At one point we had some difficuly with the navigation as what we thought was the path had been ploughed up and, not 100% sure of our ground, we were reluctant to stomp across ploughed land unnecessarily. We kept to the edge of the field until we reached the road. The road was easy walking, but I was annoyed: bloody farmers are supposed to keep footpaths open and I gained the impression more than once during the weekend that some marvellous hillwalking country was being made less accessible by the Landed Gentry. I wonder how much of this attitude is fostered by the proximity of royalty just down the road at Highgrove?

We had an evening meal at an Eldridge Pope pub in Cirencester, the Black Horse, but it was not great. The food almost made up in quantity for what it lacked in quality, and they only had one beer on. Furthermore, half the bar space seemed to be occupied by unwashed glasses until someone whom I took for the landlady appeared and suddenly things got done. After getting back to our digs, Jeff & I walked to the Golden Fleece again, where Maurice X, the Man from Madagasca (or was it Morocco? Somewhere alliteratively African, anyway) was entertaining the packed house with unnecessarily amplifiied guitar playing. Jeff & I sat outside and drank London Pride.

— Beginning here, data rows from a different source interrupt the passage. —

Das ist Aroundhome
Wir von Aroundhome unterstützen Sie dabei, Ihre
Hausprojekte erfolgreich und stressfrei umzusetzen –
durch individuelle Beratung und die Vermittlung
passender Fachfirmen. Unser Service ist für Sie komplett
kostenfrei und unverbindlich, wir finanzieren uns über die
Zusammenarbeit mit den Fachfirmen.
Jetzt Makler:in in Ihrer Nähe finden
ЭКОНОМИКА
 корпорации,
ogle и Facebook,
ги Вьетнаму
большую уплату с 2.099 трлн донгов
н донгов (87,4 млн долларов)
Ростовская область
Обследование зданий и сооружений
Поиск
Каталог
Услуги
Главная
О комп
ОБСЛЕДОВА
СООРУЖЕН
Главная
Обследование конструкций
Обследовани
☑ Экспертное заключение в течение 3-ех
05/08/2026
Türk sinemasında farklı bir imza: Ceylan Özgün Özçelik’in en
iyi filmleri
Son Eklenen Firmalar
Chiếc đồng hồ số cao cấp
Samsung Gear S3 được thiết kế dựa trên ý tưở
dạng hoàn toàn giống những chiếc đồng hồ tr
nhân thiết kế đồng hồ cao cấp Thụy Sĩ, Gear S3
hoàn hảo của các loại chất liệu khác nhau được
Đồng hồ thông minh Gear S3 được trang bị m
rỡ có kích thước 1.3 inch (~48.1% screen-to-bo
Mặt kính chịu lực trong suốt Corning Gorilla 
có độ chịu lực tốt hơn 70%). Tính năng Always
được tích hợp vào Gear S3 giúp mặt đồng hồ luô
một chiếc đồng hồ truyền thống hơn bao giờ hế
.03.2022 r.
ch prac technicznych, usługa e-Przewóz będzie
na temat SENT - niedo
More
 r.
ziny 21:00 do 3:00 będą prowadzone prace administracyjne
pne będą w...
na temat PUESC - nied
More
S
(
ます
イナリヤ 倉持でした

On the Sunday we did Laurie Lee’s walk, a 7-miler starting and finishing at Bulls Cross. This was another wonderful walk, with much more up-and-down than the previous day’s. However, we found the route rather difficult to follow. The walk is no. 21 in the Pathfinder Guide, Cotswold Walks, and perhaps it didn’t help that we were following the route clockwise when the instructions assumed anticlockwise. We had a good reason for this: it was the only way, we reckoned, to be able to arrive at Laurie Lee’s local, the Woolpack in Slad, at a sensible time for a cooked lunch.

However, many of the paths were overgrown, there were occasions when the waymarks were absent, and quite a few fallen trees made the going difficult. In addition, I don’t recall visiting an area as bad as the Cotswolds for signs telling you what you were not allowed to do. “Private, no footpath!” , “Private road. Footpath only. No bicycles.” Even the local publication, Guide to the Cotswolds, depicts a beautiful lake, the most prominent feature in the photograph being a “No Fishing” sign.

There were some superb views. Here are some.

Once we had overcome our navigational difficulties, during which we disturbed three fallow deer which disappeared into the undergrowth, we found the
 
pub. It does not get a mention in the current Good Beer Guide, but I have seldom been into a finer pub. It served Uley’s beer, of which Old Spot was the favourite. There was also Laurie Lee’s bitter and a basic bitter. For the cider-inclined there was, of course, Rosie’s Cider.

The beer was good, but the food
 
was fantastic. It was a traditional roast, either pork (Gloucester Old Spot, of course) or beef (Aberdeen Angus) and they ran out. Apparenty they had only ordered enough food to supply 80 Sunday lunches, but we got ours!

The locals were extremely friendly. I had hardly set foot in the bar when another customer, a burly bearded bugger, thrust a digital camera in my face and photographed me. It turned out that the pub was running a beard-growing competition    involving quite a few customers. Regulars who were taking part had had their photos taken in September at the start of the competition and again a few times until the competition concludes at Christmas. There was also  a Rogues’ Gallery of occasional visitors who showed some expertise in the noble art of beard growing and Yours Truly should now be firmly established somewhere there.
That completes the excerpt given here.